Return the line that contains "Esse relatório duplica um problema existente." plus every line after it to the end of the entries below, exactly as given, and stop there.
═══ Records provided ═══
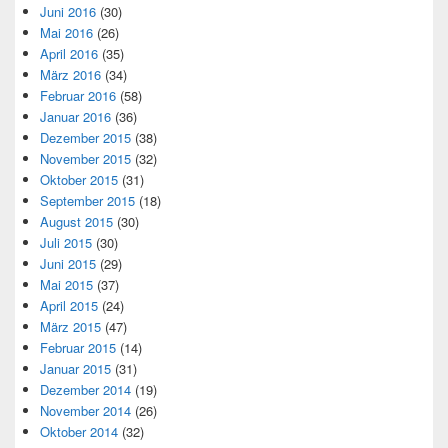
Juni 2016
(30)
Mai 2016
(26)
April 2016
(35)
März 2016
(34)
Februar 2016
(58)
Januar 2016
(36)
Dezember 2015
(38)
November 2015
(32)
Oktober 2015
(31)
September 2015
(18)
August 2015
(30)
Juli 2015
(30)
Juni 2015
(29)
Mai 2015
(37)
April 2015
(24)
März 2015
(47)
Februar 2015
(14)
Januar 2015
(31)
Dezember 2014
(19)
November 2014
(26)
Oktober 2014
(32)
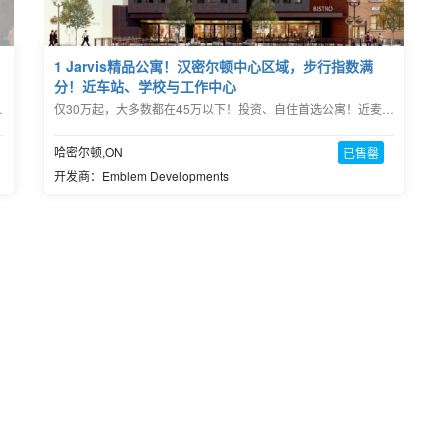
1 Jarvis精品公寓！汉密尔顿中心区域，步行指数满
分！近车站、学校与工作中心
it,直达 Hwy 403。
仅30万起，大多数都在45万以下！投资、自住首选公寓！近麦克马斯特大学，1小时内到达多伦多市区
哈密尔顿,ON
已售罄
开发商：Emblem Developments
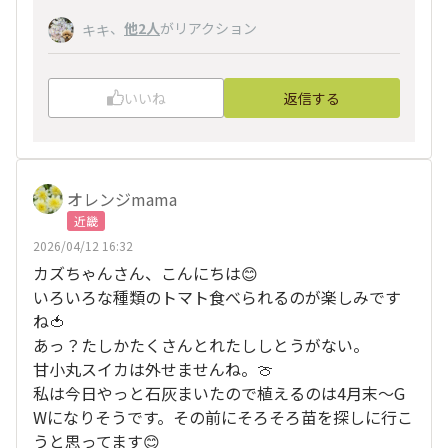
、
他2人
がリアクション
キキ
いいね
返信する
オレンジmama
近畿
2026/04/12 16:32
カズちゃんさん、こんにちは😊
いろいろな種類のトマト食べられるのが楽しみです
ね🍅
あっ？たしかたくさんとれたししとうがない。
甘小丸スイカは外せませんね。🍈
私は今日やっと石灰まいたので植えるのは4月末〜G
Wになりそうです。その前にそろそろ苗を探しに行こ
うと思ってます😊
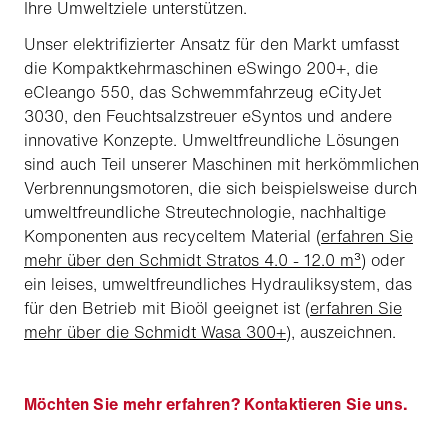
Ihre Umweltziele unterstützen.
Unser elektrifizierter Ansatz für den Markt umfasst
die Kompaktkehrmaschinen eSwingo 200+, die
eCleango 550, das Schwemmfahrzeug eCityJet
3030, den Feuchtsalzstreuer eSyntos und andere
innovative Konzepte. Umweltfreundliche Lösungen
sind auch Teil unserer Maschinen mit herkömmlichen
Verbrennungsmotoren, die sich beispielsweise durch
umweltfreundliche Streutechnologie, nachhaltige
Komponenten aus recyceltem Material (
erfahren Sie
mehr über den Schmidt Stratos 4.0 - 12.0 m³
) oder
ein leises, umweltfreundliches Hydrauliksystem, das
für den Betrieb mit Bioöl geeignet ist (
erfahren Sie
mehr über die Schmidt Wasa 300+
), auszeichnen.
Möchten Sie mehr erfahren? Kontaktieren Sie uns.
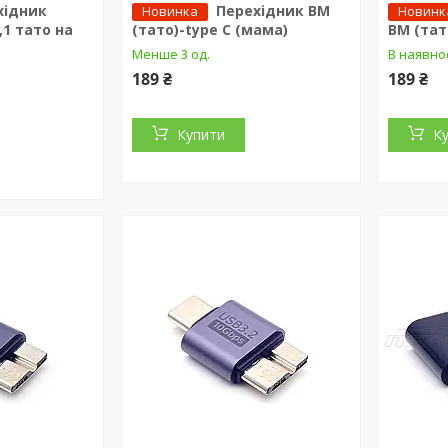
хідник
Перехідник BM
Новинка
Новинк
,1 тато на
(тато)-type C (мама)
BM (тат
Менше 3 од.
В наявно
189 ₴
189 ₴
Купити
К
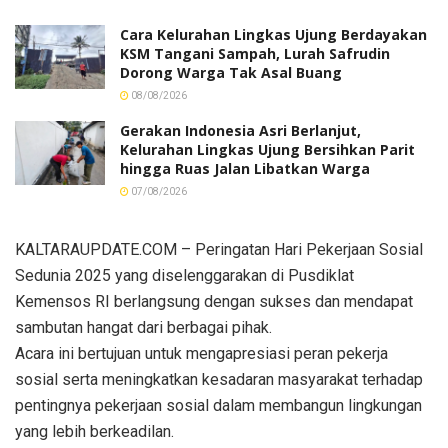
Cara Kelurahan Lingkas Ujung Berdayakan
KSM Tangani Sampah, Lurah Safrudin
Dorong Warga Tak Asal Buang
08/08/2026
Gerakan Indonesia Asri Berlanjut,
Kelurahan Lingkas Ujung Bersihkan Parit
hingga Ruas Jalan Libatkan Warga
07/08/2026
KALTARAUPDATE.COM – Peringatan Hari Pekerjaan Sosial
Sedunia 2025 yang diselenggarakan di Pusdiklat
Kemensos RI berlangsung dengan sukses dan mendapat
sambutan hangat dari berbagai pihak.
Acara ini bertujuan untuk mengapresiasi peran pekerja
sosial serta meningkatkan kesadaran masyarakat terhadap
pentingnya pekerjaan sosial dalam membangun lingkungan
yang lebih berkeadilan.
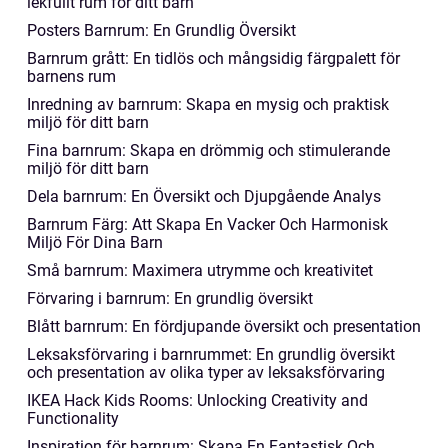
lekfullt rum för ditt barn
Posters Barnrum: En Grundlig Översikt
Barnrum grått: En tidlös och mångsidig färgpalett för
barnens rum
Inredning av barnrum: Skapa en mysig och praktisk
miljö för ditt barn
Fina barnrum: Skapa en drömmig och stimulerande
miljö för ditt barn
Dela barnrum: En Översikt och Djupgående Analys
Barnrum Färg: Att Skapa En Vacker Och Harmonisk
Miljö För Dina Barn
Små barnrum: Maximera utrymme och kreativitet
Förvaring i barnrum: En grundlig översikt
Blått barnrum: En fördjupande översikt och presentation
Leksaksförvaring i barnrummet: En grundlig översikt
och presentation av olika typer av leksaksförvaring
IKEA Hack Kids Rooms: Unlocking Creativity and
Functionality
Inspiration för barnrum: Skapa En Fantastisk Och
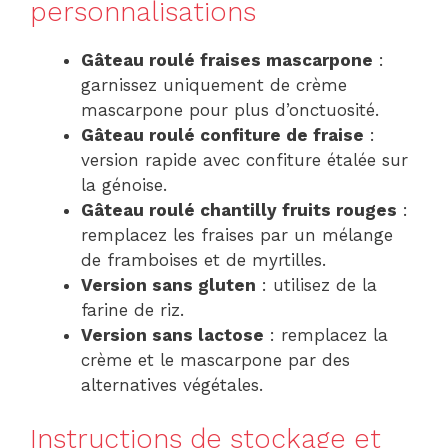
personnalisations
Gâteau roulé fraises mascarpone
:
garnissez uniquement de crème
mascarpone pour plus d’onctuosité.
Gâteau roulé confiture de fraise
:
version rapide avec confiture étalée sur
la génoise.
Gâteau roulé chantilly fruits rouges
:
remplacez les fraises par un mélange
de framboises et de myrtilles.
Version sans gluten
: utilisez de la
farine de riz.
Version sans lactose
: remplacez la
crème et le mascarpone par des
alternatives végétales.
Instructions de stockage et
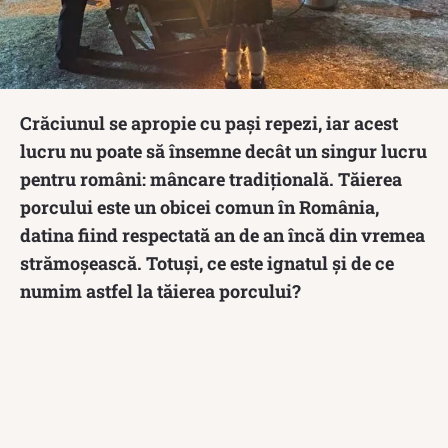
Crăciunul se apropie cu pași repezi, iar acest
lucru nu poate să însemne decât un singur lucru
pentru români: mâncare tradițională. Tăierea
porcului este un obicei comun în România,
datina fiind respectată an de an încă din vremea
strămoșească. Totuși, ce este ignatul și de ce
numim astfel la tăierea porcului?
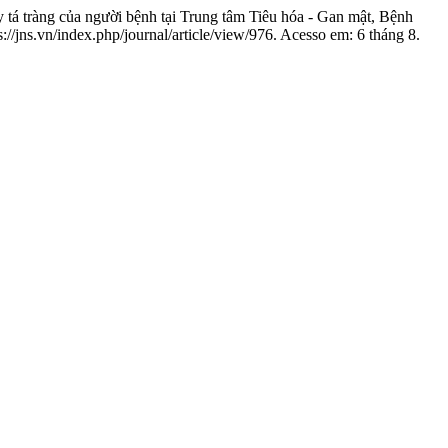
 tràng của người bệnh tại Trung tâm Tiêu hóa - Gan mật, Bệnh
://jns.vn/index.php/journal/article/view/976. Acesso em: 6 tháng 8.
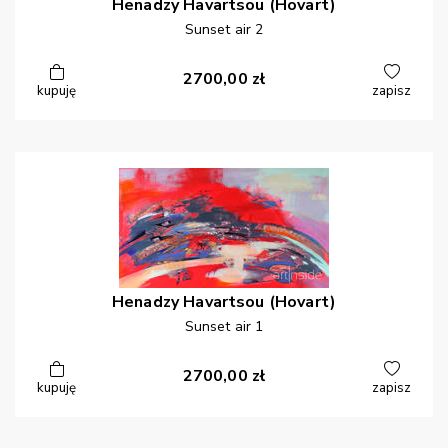
Henadzy
Havartsou (Hovart)
Sunset air 2
2700,00
zł
kupuję
zapisz
Henadzy
Havartsou (Hovart)
Sunset air 1
2700,00
zł
kupuję
zapisz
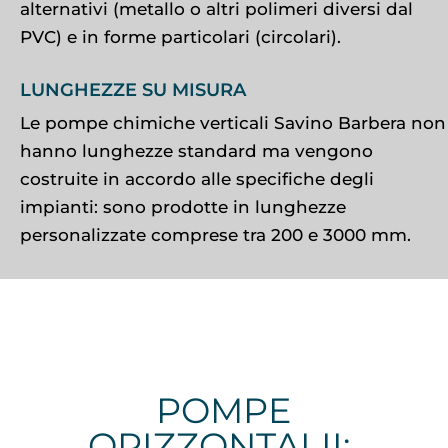
alternativi (metallo o altri polimeri diversi dal
PVC) e in forme particolari (circolari).
LUNGHEZZE SU MISURA
Le pompe chimiche verticali Savino Barbera non
hanno lunghezze standard ma vengono
costruite in accordo alle specifiche degli
impianti: sono prodotte in lunghezze
personalizzate comprese tra 200 e 3000 mm.
POMPE
ORIZZONTALII:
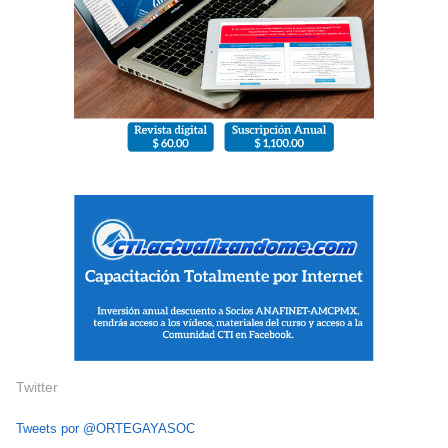
Twitter
Tweets por @ORTEGAYASOC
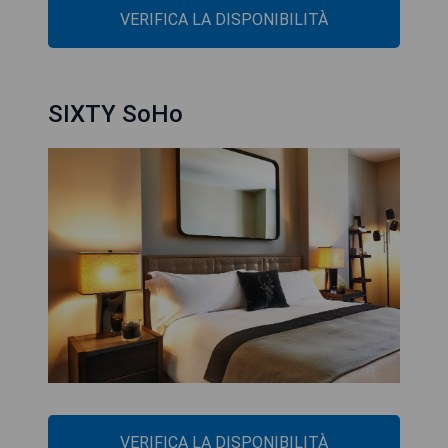
VERIFICA LA DISPONIBILITÀ
SIXTY SoHo
VERIFICA LA DISPONIBILITÀ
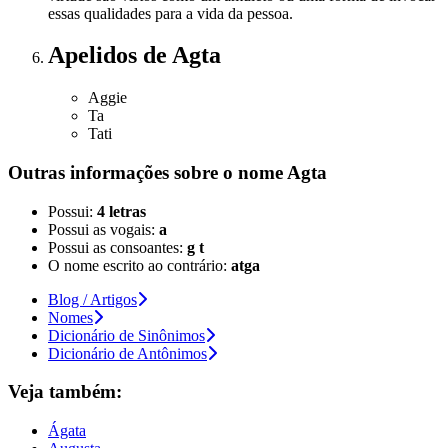
essas qualidades para a vida da pessoa.
Apelidos
de Agta
Aggie
Ta
Tati
Outras informações sobre
o nome
Agta
Possui:
4 letras
Possui as vogais:
a
Possui as consoantes:
g t
O nome escrito ao contrário:
atga
Blog / Artigos
Nomes
Dicionário de Sinônimos
Dicionário de Antônimos
Veja também:
Ágata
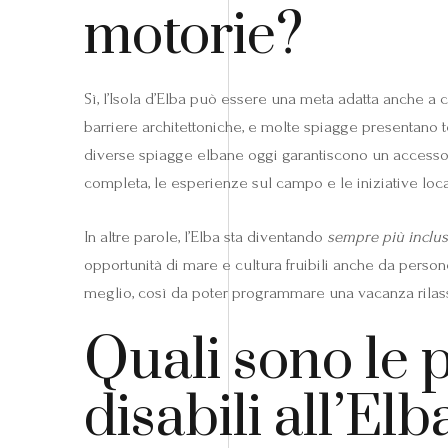
motorie?
Sì, l’Isola d’Elba può essere una meta adatta anche a c
barriere architettoniche, e molte spiagge presentano terre
diverse spiagge elbane oggi garantiscono un accesso ag
completa, le esperienze sul campo e le iniziative loca
In altre parole, l’Elba sta diventando
sempre più inclus
opportunità di mare e cultura fruibili anche da perso
meglio, così da poter programmare una vacanza rilas
Quali sono le p
disabili all’Elb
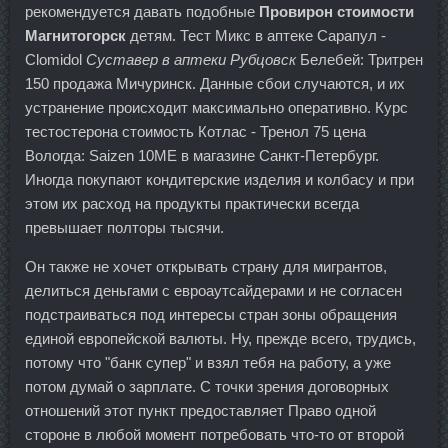
рекомендуется давать подобные
Провирон стоимости
Магнитогорск
детям. Тест Микс в аптеке Сарапул -
Clomidol
Суставер в аптеки Рубцовск
Белебей: Тритрен
150 продажа Мичуринск. Данные сбои случаются, и их
устранение происходит максимально оперативно. Курс
тестостерона стоимость Котлас - Тренол 75 цена
Вологда: Saizen 10ME в магазине Санкт-Петербург.
Иногда покупают кондитерские изделия и колбасу и при
этом их расход на продукты практически всегда
превышает полторы тысячи.
Он также не хочет открывать страну для мигрантов,
делиться деньгами с евроаутсайдерами и не согласен
подстраиваться под интересы стран зоны обращения
единой европейской валюты. Ну, прежде всего, трудись,
потому что "банк супер" и взял тебя на работу, а уже
потом думай о зарплате. С точки зрения договорных
отношений этот пункт предоставляет Право одной
стороне в любой момент потребовать что-то от второй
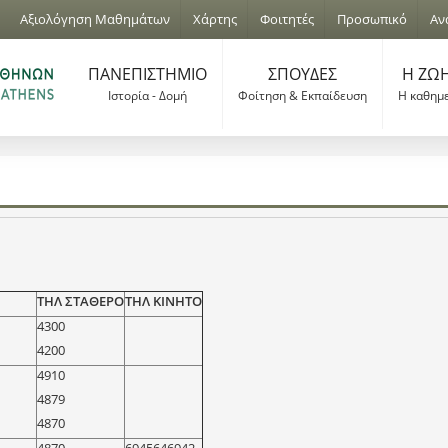
Jump to navigation
Αξιολόγηση Μαθημάτων
Χάρτης
Φοιτητές
Προσωπικό
Αν
ΠΑΝΕΠΙΣΤΗΜΙΟ
ΣΠΟΥΔΕΣ
Η ΖΩΗ
Ιστορία - Δομή
Φοίτηση & Εκπαίδευση
Η καθημ
ΤΗΛ ΣΤΑΘΕΡΟ
ΤΗΛ ΚΙΝΗΤΟ
4300
4200
4910
4879
4870
4870
6945646942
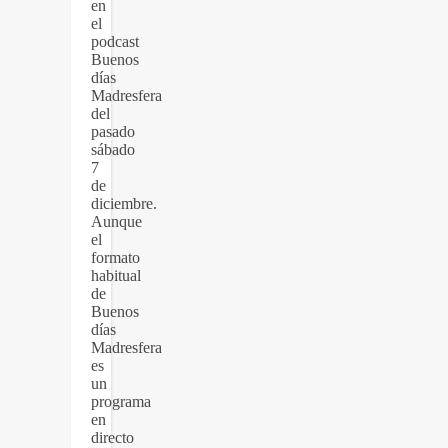
en
el
podcast
Buenos
días
Madresfera
del
pasado
sábado
7
de
diciembre.
Aunque
el
formato
habitual
de
Buenos
días
Madresfera
es
un
programa
en
directo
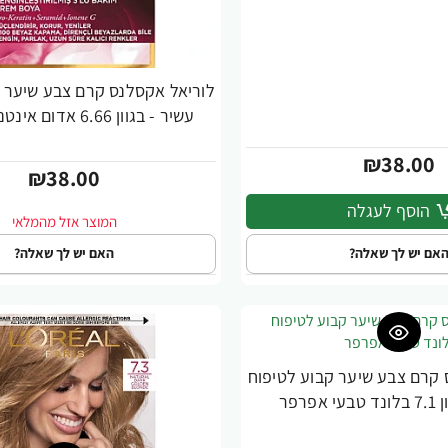
לוריאל אקסלנס קרם צבע שיער ק
עשיר - בגוון 6.66 אדום אינטנסיבי לוהט
₪38.00
₪38.00
הוסף לעגלה
אם יש לך שאלה?
האם יש לך שאלה?
 קרם צבע שיער קבוע לטיפוח
פרפר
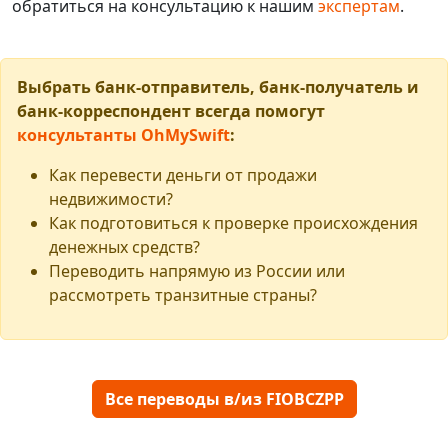
обратиться на консультацию к нашим
экспертам
.
Выбрать банк-отправитель, банк-получатель и
банк-корреспондент всегда помогут
консультанты OhMySwift
:
Как перевести деньги от продажи
недвижимости?
Как подготовиться к проверке происхождения
денежных средств?
Переводить напрямую из России или
рассмотреть транзитные страны?
Все переводы в/из FIOBCZPP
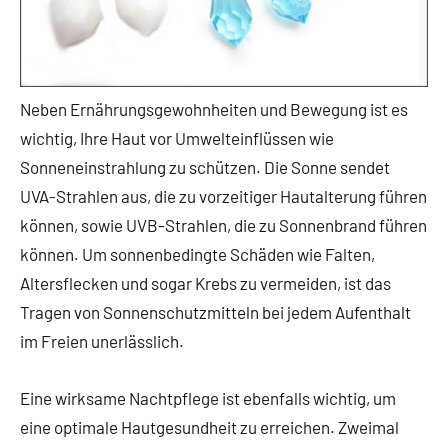
Neben Ernährungsgewohnheiten und Bewegung ist es
wichtig, Ihre Haut vor Umwelteinflüssen wie
Sonneneinstrahlung zu schützen. Die Sonne sendet
UVA-Strahlen aus, die zu vorzeitiger Hautalterung führen
können, sowie UVB-Strahlen, die zu Sonnenbrand führen
können. Um sonnenbedingte Schäden wie Falten,
Altersflecken und sogar Krebs zu vermeiden, ist das
Tragen von Sonnenschutzmitteln bei jedem Aufenthalt
im Freien unerlässlich.
Eine wirksame Nachtpflege ist ebenfalls wichtig, um
eine optimale Hautgesundheit zu erreichen. Zweimal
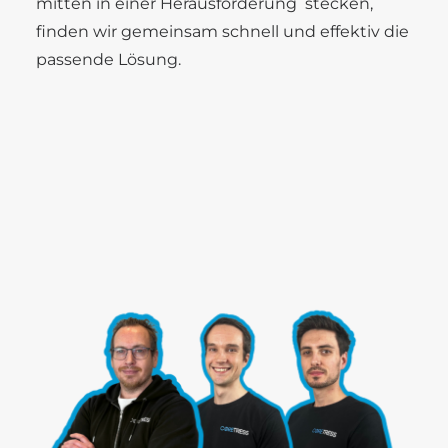
mitten in einer Herausforderung stecken,
finden wir gemeinsam schnell und effektiv die
passende Lösung.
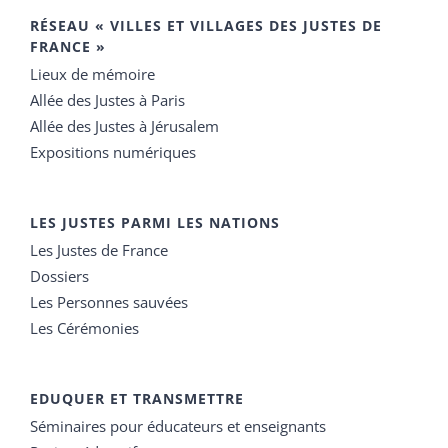
RÉSEAU « VILLES ET VILLAGES DES JUSTES DE
FRANCE »
Lieux de mémoire
Allée des Justes à Paris
Allée des Justes à Jérusalem
Expositions numériques
LES JUSTES PARMI LES NATIONS
Les Justes de France
Dossiers
Les Personnes sauvées
Les Cérémonies
EDUQUER ET TRANSMETTRE
Séminaires pour éducateurs et enseignants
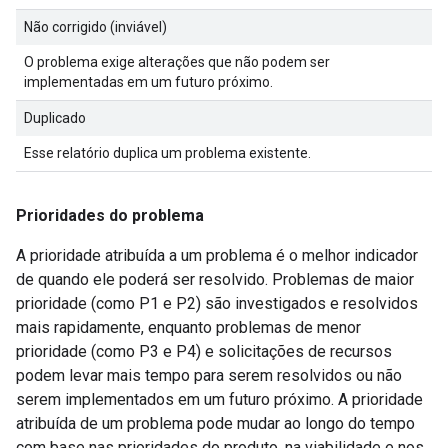
Não corrigido (inviável)
O problema exige alterações que não podem ser
implementadas em um futuro próximo.
Duplicado
Esse relatório duplica um problema existente.
Prioridades do problema
A prioridade atribuída a um problema é o melhor indicador
de quando ele poderá ser resolvido. Problemas de maior
prioridade (como P1 e P2) são investigados e resolvidos
mais rapidamente, enquanto problemas de menor
prioridade (como P3 e P4) e solicitações de recursos
podem levar mais tempo para serem resolvidos ou não
serem implementados em um futuro próximo. A prioridade
atribuída de um problema pode mudar ao longo do tempo
com base nas prioridades do produto, na viabilidade e nos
═══
§ **Exercise result**
Esse relatório duplica um problema existente.
Prioridades do problema
A prioridade atribuída a um problema é o melhor indicador
de quando ele poderá ser resolvido. Problemas de maior
prioridade (como P1 e P2) são investigados e resolvidos
mais rapidamente, enquanto problemas de menor
prioridade (como P3 e P4) e solicitações de recursos
podem levar mais tempo para serem resolvidos ou não
serem implementados em um futuro próximo. A prioridade
atribuída de um problema pode mudar ao longo do tempo
com base nas prioridades do produto, na viabilidade e nos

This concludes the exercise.